Las palabras se me atascaron en la garganta. Delaney había tocado nervio. Bobby debería haber sido reconocido. Ahí estaba.

—Delaney, ¿tienes una lista de los técnicos de la Científica en este edificio? —pregunté.

—Puedo conseguirla. ¿Por?

—A los dos nos interesa que Bobby salga libre. Necesito tu ayuda —dije.

Al principio, reaccionó con recelo. Se cruzó de brazos y se quedó inmóvil.

—Mientras no sea ilegal, quizá podamos echarte una mano —dijo.

—Ah, bueno, pues puede que haya un problema con eso. —Se quedó mirándome. Sonreí y añadí—: Técnicamente, solo es ilegal si nos cogen.

5

1

El oficial de vigilancia llevaba casi veinte minutos aporreando la puerta. Eran las siete y media. En el pasillo, el olor a verdura pasada se había convertido en olor a huevos cocidos. La mayoría del jurado ya estaba abajo. Kane, el oficial, Betsy y Rita seguían en el pasillo, llamando al ocupante de la habitación para que abriera la puerta.

—Maldita sea, ¿dónde está el mozo con la llave? —dijo el oficial.

Volvió a golpear la puerta, llamando.

En ese momento apareció el viejo mozo del hotel por la esquina del pasillo y le entregó la llave al oficial del juzgado.

—Te has tomado tu tiempo, ¿eh?

El mozo se encogió de hombros.

—Vamos a entrar —dijo Betsy.

Kane estaba completamente vestido, igual que los demás. Se había duchado, cambiado y maquillado para cubrir los hematomas de la cara causados por la fractura de nariz. Intentó disimular la emoción mientras veía al oficial meter la llave en la cerradura y abrir la puerta.

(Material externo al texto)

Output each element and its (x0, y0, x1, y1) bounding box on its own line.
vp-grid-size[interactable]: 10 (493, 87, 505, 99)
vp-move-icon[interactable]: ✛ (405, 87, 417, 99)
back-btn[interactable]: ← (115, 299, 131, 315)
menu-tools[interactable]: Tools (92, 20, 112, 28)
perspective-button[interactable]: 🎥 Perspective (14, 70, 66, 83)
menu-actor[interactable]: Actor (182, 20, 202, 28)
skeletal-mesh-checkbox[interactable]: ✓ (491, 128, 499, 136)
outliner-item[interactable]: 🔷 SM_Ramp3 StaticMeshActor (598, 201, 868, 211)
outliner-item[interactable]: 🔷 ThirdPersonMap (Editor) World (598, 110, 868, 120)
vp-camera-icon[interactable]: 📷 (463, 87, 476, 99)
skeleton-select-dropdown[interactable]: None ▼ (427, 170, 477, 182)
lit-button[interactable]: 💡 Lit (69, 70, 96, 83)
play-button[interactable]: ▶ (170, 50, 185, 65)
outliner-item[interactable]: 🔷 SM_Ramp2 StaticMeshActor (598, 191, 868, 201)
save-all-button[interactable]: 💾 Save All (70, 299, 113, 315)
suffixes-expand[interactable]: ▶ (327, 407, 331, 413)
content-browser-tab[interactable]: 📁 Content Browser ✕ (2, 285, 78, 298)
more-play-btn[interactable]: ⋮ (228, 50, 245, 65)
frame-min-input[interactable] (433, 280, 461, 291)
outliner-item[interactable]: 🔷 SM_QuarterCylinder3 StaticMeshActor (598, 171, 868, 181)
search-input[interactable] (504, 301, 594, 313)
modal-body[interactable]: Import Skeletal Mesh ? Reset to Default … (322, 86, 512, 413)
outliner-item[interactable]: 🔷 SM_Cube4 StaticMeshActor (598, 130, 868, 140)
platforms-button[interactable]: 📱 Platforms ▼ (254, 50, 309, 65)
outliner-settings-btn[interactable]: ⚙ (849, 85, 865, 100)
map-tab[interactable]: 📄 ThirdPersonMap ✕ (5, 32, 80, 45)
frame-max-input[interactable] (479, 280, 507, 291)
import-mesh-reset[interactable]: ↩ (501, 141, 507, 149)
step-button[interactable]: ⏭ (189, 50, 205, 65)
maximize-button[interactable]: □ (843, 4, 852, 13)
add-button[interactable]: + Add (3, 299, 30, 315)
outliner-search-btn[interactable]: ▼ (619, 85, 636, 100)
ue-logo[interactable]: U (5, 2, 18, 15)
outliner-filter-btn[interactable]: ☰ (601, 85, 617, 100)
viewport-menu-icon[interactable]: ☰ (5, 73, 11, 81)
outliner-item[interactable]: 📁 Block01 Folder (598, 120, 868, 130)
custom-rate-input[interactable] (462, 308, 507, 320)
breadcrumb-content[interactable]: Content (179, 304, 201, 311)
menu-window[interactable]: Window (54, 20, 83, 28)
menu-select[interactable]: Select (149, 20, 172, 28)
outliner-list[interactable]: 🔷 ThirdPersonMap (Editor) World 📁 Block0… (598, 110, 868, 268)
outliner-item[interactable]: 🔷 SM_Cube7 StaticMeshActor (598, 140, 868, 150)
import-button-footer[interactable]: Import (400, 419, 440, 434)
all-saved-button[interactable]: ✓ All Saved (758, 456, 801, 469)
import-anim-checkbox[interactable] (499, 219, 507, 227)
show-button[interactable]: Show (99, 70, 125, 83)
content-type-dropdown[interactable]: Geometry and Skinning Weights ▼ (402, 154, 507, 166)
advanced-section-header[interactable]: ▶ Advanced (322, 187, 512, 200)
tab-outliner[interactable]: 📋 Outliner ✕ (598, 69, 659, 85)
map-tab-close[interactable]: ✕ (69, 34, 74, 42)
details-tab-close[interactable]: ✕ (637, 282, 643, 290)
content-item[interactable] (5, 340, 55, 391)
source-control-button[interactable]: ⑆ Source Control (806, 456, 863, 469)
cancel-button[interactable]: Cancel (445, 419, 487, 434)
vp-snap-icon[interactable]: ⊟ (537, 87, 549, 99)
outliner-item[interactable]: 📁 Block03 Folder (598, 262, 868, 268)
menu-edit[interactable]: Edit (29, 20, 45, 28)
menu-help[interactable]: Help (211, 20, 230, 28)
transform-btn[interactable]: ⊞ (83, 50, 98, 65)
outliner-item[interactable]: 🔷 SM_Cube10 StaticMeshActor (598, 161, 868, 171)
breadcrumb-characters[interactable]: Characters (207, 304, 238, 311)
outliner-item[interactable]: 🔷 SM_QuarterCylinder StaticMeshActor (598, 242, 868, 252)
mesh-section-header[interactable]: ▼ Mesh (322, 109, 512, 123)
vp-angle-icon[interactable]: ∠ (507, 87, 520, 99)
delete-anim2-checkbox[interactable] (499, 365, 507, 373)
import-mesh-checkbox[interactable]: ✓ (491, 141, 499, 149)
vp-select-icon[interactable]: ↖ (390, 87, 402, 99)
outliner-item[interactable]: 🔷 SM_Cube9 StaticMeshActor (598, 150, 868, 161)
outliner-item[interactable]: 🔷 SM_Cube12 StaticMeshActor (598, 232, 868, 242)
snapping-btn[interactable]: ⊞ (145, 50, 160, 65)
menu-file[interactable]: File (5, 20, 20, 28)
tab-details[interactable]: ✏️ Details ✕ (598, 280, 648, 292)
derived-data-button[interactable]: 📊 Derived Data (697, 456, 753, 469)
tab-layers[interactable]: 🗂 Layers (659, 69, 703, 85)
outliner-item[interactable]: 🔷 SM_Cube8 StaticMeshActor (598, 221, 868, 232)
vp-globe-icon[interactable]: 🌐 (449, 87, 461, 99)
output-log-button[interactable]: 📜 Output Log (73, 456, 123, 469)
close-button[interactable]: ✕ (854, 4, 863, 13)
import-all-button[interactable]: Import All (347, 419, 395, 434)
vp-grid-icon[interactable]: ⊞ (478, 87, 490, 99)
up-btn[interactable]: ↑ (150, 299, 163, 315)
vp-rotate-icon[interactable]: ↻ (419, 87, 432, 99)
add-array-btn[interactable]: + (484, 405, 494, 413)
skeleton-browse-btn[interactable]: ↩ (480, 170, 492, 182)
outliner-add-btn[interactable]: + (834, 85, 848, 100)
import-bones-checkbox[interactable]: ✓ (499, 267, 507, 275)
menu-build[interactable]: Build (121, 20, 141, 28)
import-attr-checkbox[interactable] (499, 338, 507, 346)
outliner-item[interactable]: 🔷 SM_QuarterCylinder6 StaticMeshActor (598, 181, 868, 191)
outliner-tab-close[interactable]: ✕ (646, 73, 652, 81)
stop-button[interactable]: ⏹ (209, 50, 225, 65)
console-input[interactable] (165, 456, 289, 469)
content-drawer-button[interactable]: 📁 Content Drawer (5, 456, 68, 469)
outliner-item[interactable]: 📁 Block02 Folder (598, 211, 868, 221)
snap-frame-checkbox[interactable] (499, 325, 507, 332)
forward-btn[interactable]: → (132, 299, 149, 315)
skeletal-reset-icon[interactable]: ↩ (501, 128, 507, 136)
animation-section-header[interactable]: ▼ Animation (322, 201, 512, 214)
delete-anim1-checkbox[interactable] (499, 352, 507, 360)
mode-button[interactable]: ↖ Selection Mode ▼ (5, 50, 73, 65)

—¿Está despierto? Seguridad del juzgado —dijo el oficial entrando en la habitación.

Kane le dio un golpecito con el codo a Betsy para que se apartara y le siguió.

La habitación estaba impoluta. Había una bolsa de deporte sobre la cama. Las sábanas estaban deshechas, pero la cama a la derecha de Kane estaba vacía. El oficial se acercó hacia ella, gritando.

—¡Ay, Dios mío! —exclamó Betsy.

El oficial se volvió rápidamente. Kane también. Betsy y Rita gritaron. Estaban mirando el estrecho espacio entre la cama y la pared de la izquierda, la más cercana a la puerta. El oficial movió el somier de la cama, apartándola de la pared. Todos se quedaron mirando el cuerpo de Manuel Ortega. Tenía el cuello envuelto en una sábana. Estaba sentado, casi desplomado sobre el suelo. El otro extremo de la sábana estaba atado al poste de la cama. Daba la impresión de que se había estrangulado.

Kane se tambaleó hacia atrás, manteniendo a Betsy y a Rita en su campo de visión, cubriéndose la boca con la mano. Mientras ellas contemplaban horrorizadas el cadáver de Manuel de espaldas a él, Kane se quitó rápidamente la toalla de los hombros y cubrió la cerradura de la ventana. Con un rápido giro de muñeca cerró la ventana desde dentro. Ni una huella, ni rastro de ADN. Limpio. Volvió a echarse la toalla al hombro y dio varios pasos hacia delante.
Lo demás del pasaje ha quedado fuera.